Master plans are developed with a vision to improve city life. However, they fall short of the concept that cities are experienced at the human scale. Master plans create open spaces in the city, but the challenge of activating these spaces to create opportunities of engagement remains unaddressed. A method to create, evolve and sustain ‘active places’ needs to be integrated in the system. The concept of placemaking, therefore, is an important aspect in the planning and design of cities today.
Spanish Steps, Rome © Raúl Alejandro Rodríguez
Asking the right questions while designing can help strengthen the connection between people and places.
The physical as well as visual accessibility of a place makes it noticeable to people. Places that are well-connected and noticeable are safe. However, it is important to understand the scale of a space in order to identify the type of accessibility that it requires. While city-level places benefit from their proximity to public transport, neighbourhood-level places benefit from their linkage to the main neighbourhood street, and cluster-level places benefit from their visual connectivity to the surrounding built form.
St Peter's Square, Rome © Andrew Shaw
People visit places for work, recreation, social purposes. However, a major driving force in determining the purpose of a place lies in its surrounding context. A close study of the existing uses in the surroundings inform the needs and demands of the area and its people. While recreational places may prioritise leisure seating, shopping streets prioritise a visually-engaging pedestrian experience. The need of the neighbourhood and the city are varied and must be acknowledged when designing the place for a purpose.
Paley Park, New York © Tom Klein
Places that are exclusive to a particular user-group become redundant for the community. In order to design places that provide something for everybody, it is essential to adopt a people-centric approach that determines the demands of the entire community. While one user-group may require a leisure seating, the other may require a jogging track, or commercial kiosks. An inclusive place with a variety of activities allows people to create their own experiences. They become places to meet new people, old friends, family, they grow into the ‘go-to’ places of the city.

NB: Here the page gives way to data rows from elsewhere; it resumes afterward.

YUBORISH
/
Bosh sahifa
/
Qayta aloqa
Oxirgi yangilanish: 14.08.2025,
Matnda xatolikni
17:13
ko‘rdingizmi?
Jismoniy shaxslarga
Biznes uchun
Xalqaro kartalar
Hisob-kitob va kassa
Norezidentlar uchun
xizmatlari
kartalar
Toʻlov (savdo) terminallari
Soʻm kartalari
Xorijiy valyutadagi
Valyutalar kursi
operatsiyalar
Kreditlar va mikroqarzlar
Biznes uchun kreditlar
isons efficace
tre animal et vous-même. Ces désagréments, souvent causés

Trafalgar Square, London © Sura Ark
The above three aspects; location, purpose and experience, come together to determine the spatial and temporal dynamic of a place. Places that offer a purpose of visit, and a variety of user-group engagement, are active and hence, safe places. While daily activity in a place can be determined by the symbiosis of its functions, it is essential to incorporate flexibility in order to accommodate ephemeral community activities as and when needed. Places that provide flexibility in the nature of its functions develop a sense of belonging for its people.

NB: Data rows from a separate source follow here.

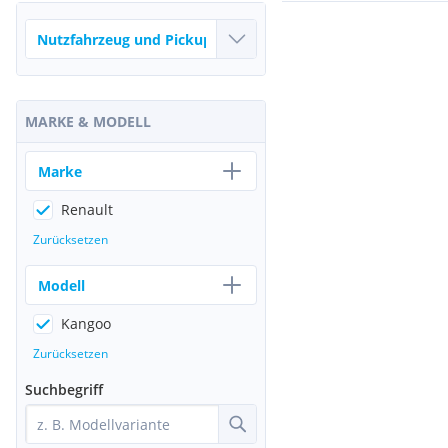
MARKE & MODELL
Marke
Renault
Zurücksetzen
Modell
Kangoo
Zurücksetzen
Suchbegriff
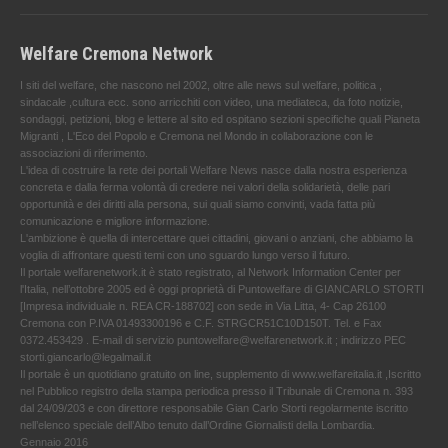
Welfare Cremona Network
I siti del welfare, che nascono nel 2002, oltre alle news sul welfare, politica ,
sindacale ,cultura ecc. sono arricchiti con video, una mediateca, da foto notizie,
sondaggi, petizioni, blog e lettere al sito ed ospitano sezioni specifiche quali Pianeta
Migranti , L'Eco del Popolo e Cremona nel Mondo in collaborazione con le
associazioni di riferimento.
L'idea di costruire la rete dei portali Welfare News nasce dalla nostra esperienza
concreta e dalla ferma volontà di credere nei valori della solidarietà, delle pari
opportunità e dei diritti alla persona, sui quali siamo convinti, vada fatta più
comunicazione e migliore informazione.
L'ambizione è quella di intercettare quei cittadini, giovani o anziani, che abbiamo la
voglia di affrontare questi temi con uno sguardo lungo verso il futuro.
Il portale welfarenetwork.it è stato registrato, al Network Information Center per
l'Italia, nell’ottobre 2005 ed è oggi proprietà di Puntowelfare di GIANCARLO STORTI
[Impresa individuale n. REA CR-188702] con sede in Via Litta, 4- Cap 26100
Cremona con P.IVA 01493300196 e C.F. STRGCR51C10D150T. Tel. e Fax
0372.453429 . E-mail di servizio puntowelfare@welfarenetwork.it ; indirizzo PEC
storti.giancarlo@legalmail.it
Il portale è un quotidiano gratuito on line, supplemento di www.welfareitalia.it ,Iscritto
nel Pubblico registro della stampa periodica presso il Tribunale di Cremona n. 393
dal 24/09/203 e con direttore responsabile Gian Carlo Storti regolarmente iscritto
nell’elenco speciale dell’Albo tenuto dall’Ordine Giornalisti della Lombardia.
Gennaio 2016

Maeklong Railway Market, Bangkok © www.viator.com
These questions help determine the character and identity of a place. It can become a key tool in transforming physical spaces into ‘places’ that are centred around people’s demands. Addressing these questions brings into focus the importance of context and scale of a place. Contextual analysis determines the needs and demands of the community, establishes a relevant purpose for the place, and therefore defines its character. Additionally, scale of the place determines the nature of its interaction with built surroundings, as well as the possibilities of interaction amongst people. Community is at the core of placemaking and when people’s demands are catered for, places thrive.